Scientists are making progress on TB—again.
For a disease that scientists conquered 40 years ago, tuberculosis has made an astonishing comeback. Today relatively recent strains of TB that resist antibiotics have driven the death toll from the disease to 2 million people a year. TB is also responsible for the deaths of a third of HIV/AIDS sufferers worldwide, according to the New York-based Global Alliance for TB Drug Development, because HIV often acts as a catalyst for latent TB infections. "What we need to do is work with completely new drugs," says Maria Freire, the Alliance's CEO.
The urgency of the problem has sent researchers back to the lab, and now they're starting to come up with leads. Last week Belgian scientist Koen Andries at Johnson & Johnson in Belgium announced in the journal Science that he and his colleagues had come across a promising compound that could be effective against resistant strains of TB. The new compound—christened R207910—attacks Mycobacterium tuberculosis, the bacterium that causes TB, in a new way: by neutralizing an enzyme responsible for supplying energy to the bacterium.

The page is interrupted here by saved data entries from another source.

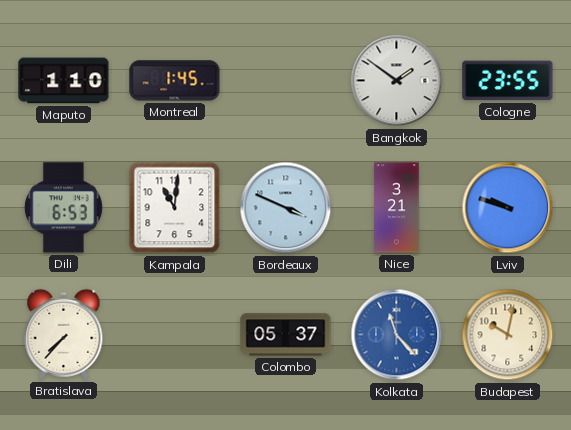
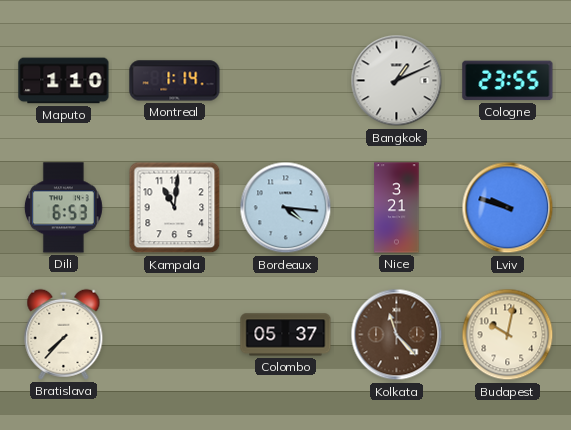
Montreal: 1:45 -> 1:14
Bangkok: 1:51 -> 1:11
Bordeaux: 3:49 -> 4:16
Kolkata dial: blue -> brown
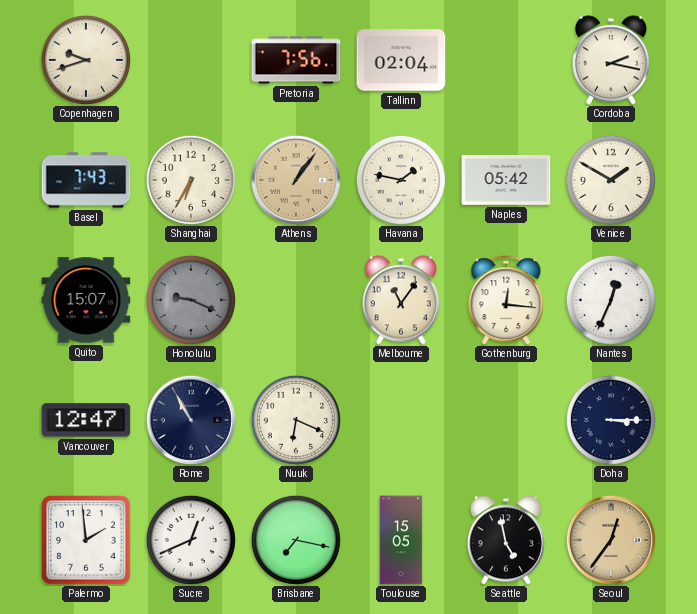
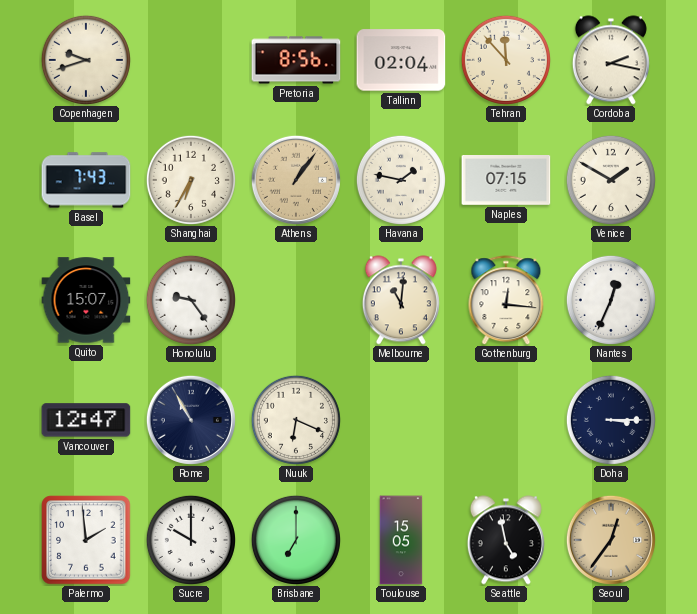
Pretoria: 7:56 -> 8:56
Tehran: none -> 11:53
Naples: 05:42 -> 07:15
Honolulu: 9:19 -> 9:24
Honolulu dial: grey -> white
Melbourne: 11:06 -> 11:01
Sucre: 12:41 -> 10:00
Brisbane: 7:17 -> 7:00
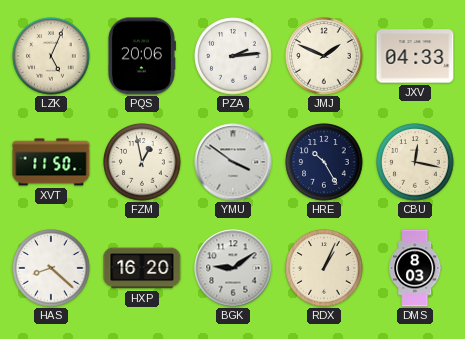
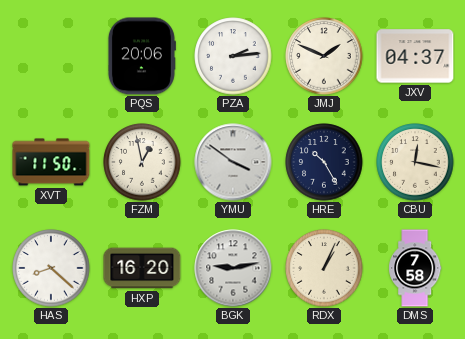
LZK: 5:04 -> none
JXV: 04:33 -> 04:37
BGK: 9:09 -> 9:13
DMS: 8:03 -> 7:58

What's especially promising about R207910 is that it could potentially reduce treatment time. Current antibiotic regimens require patients to pop pills for as long as eight months. That's partly why TB has developed resistance to the drugs—patients begin to feel better and stop their course of treatment too soon, giving the bugs a chance to breed resistant strains. When tested on mice, R207910 seemed to cut treatment time by half. Clinical trials on humans are just getting under way, though the company wouldn't say where the compound was being tested or when the tests would be done.
There are other efforts afoot to come up with more TB drugs as well. The Global Alliance and the drug company Novartis are working on a family of compounds known as PA-824, which had already been identified as a possible component for cancer treatment. New research shows that it could also be successful at undermining M. tuberculosis by targeting its protective cell wall. Since the compound uses a new mechanism to attack cells, scientists think it will work against resistant strains of TB. "And hopefully we can find new regimens that, in all likelihood, will work together as combination therapy and treatments that will last two months or less," says Freire. She's cautiously optimistic that a new drug could be out of clinical trials in five years. After that, it will be a matter of making the new drugs affordable and accessible for TB sufferers. And that's a task for the politicians, not the scientists.